→ Problem description: Find how many lines in this data contain the string "объемы". Respond with only that number.

→ Data:

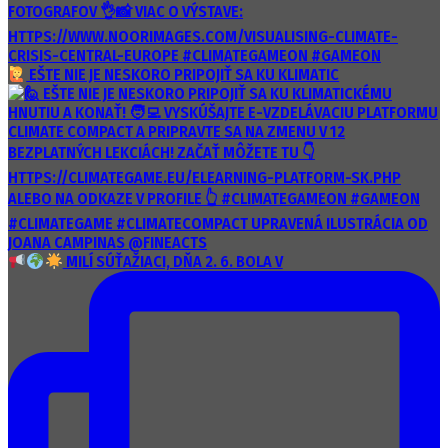
EŠTE NIE JE NESKORO PRIPOJIŤ SA KU KLIMATIC
MILÍ SÚŤAŽIACI, DŇA 2. 6. BOLA V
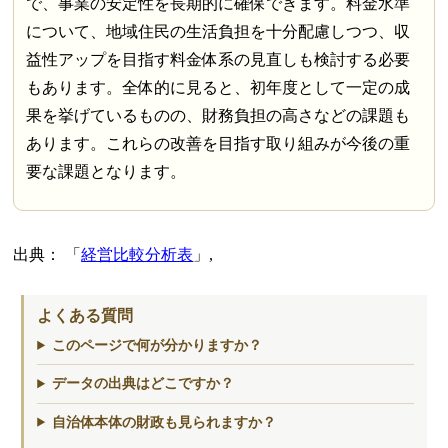
で、事業の安定性を長期的に確保できます。料金水準
について、地域住民の生活負担を十分配慮しつつ、収
益性アップを目指す料金体系の見直しも検討する必要
もあります。全体的に見ると、初年度として一定の成
果を挙げているものの、財務負担の高さなどの課題も
あります。これらの改善を目指す取り組みが今後の重
要な課題となります。
出典：
経営比較分析表
,
よくある質問
このページで何が分かりますか？
データの出典はどこですか？
自治体本体の財政も見られますか？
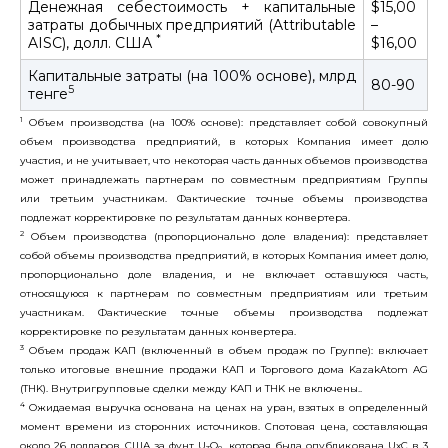
Денежная себестоимость + капитальные
$15,00
затраты добычных предприятий (Attributable
–
*
AISC), долл. США
$16,00
Капитальные затраты (на 100% основе), млрд
80-90
5
тенге
1
Объем производства (на 100% основе): представляет собой совокупный
объем производства предприятий, в которых Компания имеет долю
участия, и не учитывает, что некоторая часть данных объемов производства
может принадлежать партнерам по совместным предприятиям Группы
или третьим участникам. Фактические точные объемы производства
подлежат корректировке по результатам данных конвертера.
2
Объем производства (пропорционально доле владения): представляет
собой объемы производства предприятий, в которых Компания имеет долю,
пропорционально доле владения, и не включает оставшуюся часть,
относящуюся к партнерам по совместным предприятиям или третьим
участникам. Фактические точные объемы производства подлежат
корректировке по результатам данных конвертера.
3
Объем продаж KAП (включенный в объем продаж по Группе): включает
только итоговые внешние продажи КАП и Торгового дома KazakAtom AG
(THK). Внутригрупповые сделки между KAП и THK не включены..
4
Ожидаемая выручка основана на ценах на уран, взятых в определенный
момент времени из сторонних источников. Спотовая цена, составляющая
около 26 долларов США за фунт U
O
, которая была опубликована UxC в 3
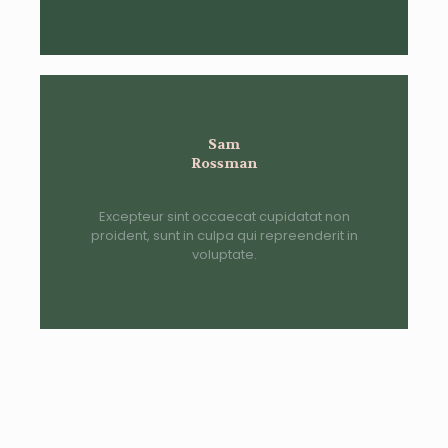
Sam
Rossman
Excepteur sint occaecat cupidatat non
proident, sunt in culpa qui repreenderit in
voluptate.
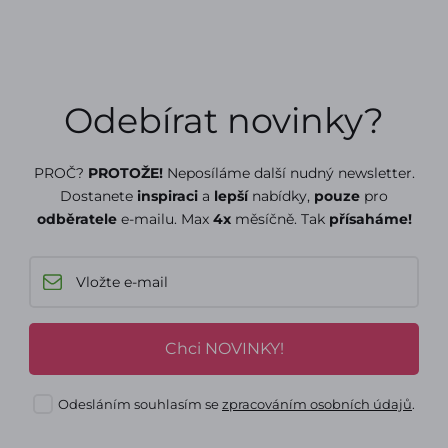
Odebírat novinky?
PROČ?
PROTOŽE!
Neposíláme další nudný newsletter.
Dostanete
inspiraci
a
lepší
nabídky,
pouze
pro
odběratele
e-mailu. Max
4x
měsíčně. Tak
přísaháme!
Chci NOVINKY!
Odesláním souhlasím se
zpracováním osobních údajů
.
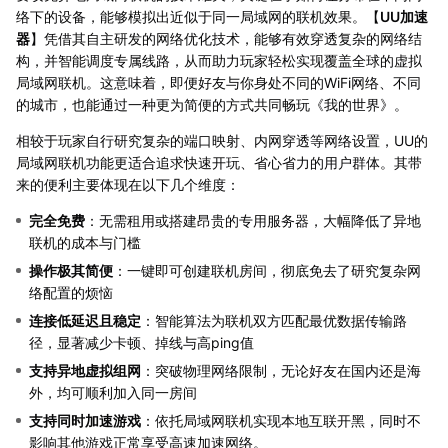
络下的设备，能够模拟出近似于同一局域网的联机效果。【
UU加速
器
】凭借其自主研发的网络优化技术，能够有效穿透复杂的网络结
构，并智能调度专属线路，从而助力玩家轻松实现覆盖全球的虚拟
局域网联机。这意味着，即便好友与你身处不同的WiFi网络、不同
的城市，也能通过一种更为简便的方式共同畅玩《我的世界》。
相较于玩家自行研究复杂的端口映射、内网穿透等网络设置，UU的
局域网联机功能更适合追求快速开玩、省心省力的用户群体。其带
来的便利主要体现在以下几个维度：
完全免费
：无需租用或搭建昂贵的专用服务器，大幅降低了异地
联机的成本与门槛
操作极其简便
：一键即可创建联机房间，彻底免去了研究复杂网
络配置的烦恼
连接低延迟且稳定
：智能算法为联机双方匹配最优数据传输路
径，显著减少卡顿、掉线与高ping值
支持异地虚拟组网
：突破物理网络限制，无论好友在国内还是海
外，均可顺利加入同一房间
支持同时加速游戏
：依托局域网联机实现本地互联开黑，同时不
影响其他游戏正常享受高速加速网络。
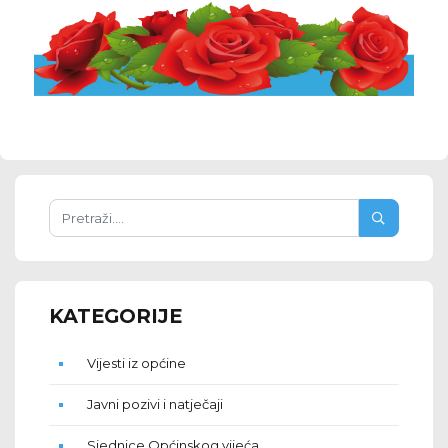
KATEGORIJE
Vijesti iz općine
Javni pozivi i natječaji
Sjednice Općinskog vijeća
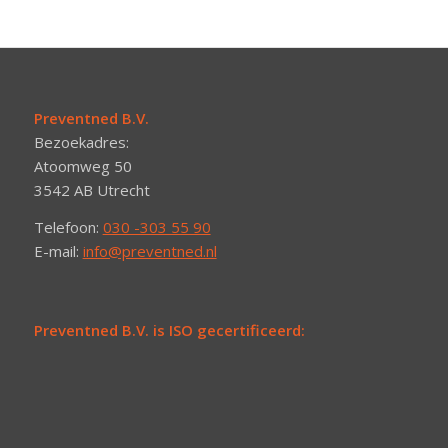
Preventned B.V.
Bezoekadres:
Atoomweg 50
3542 AB Utrecht
Telefoon:
030 -303 55 90
E-mail:
info@preventned.nl
Preventned B.V. is ISO gecertificeerd:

→ Output for this task: 3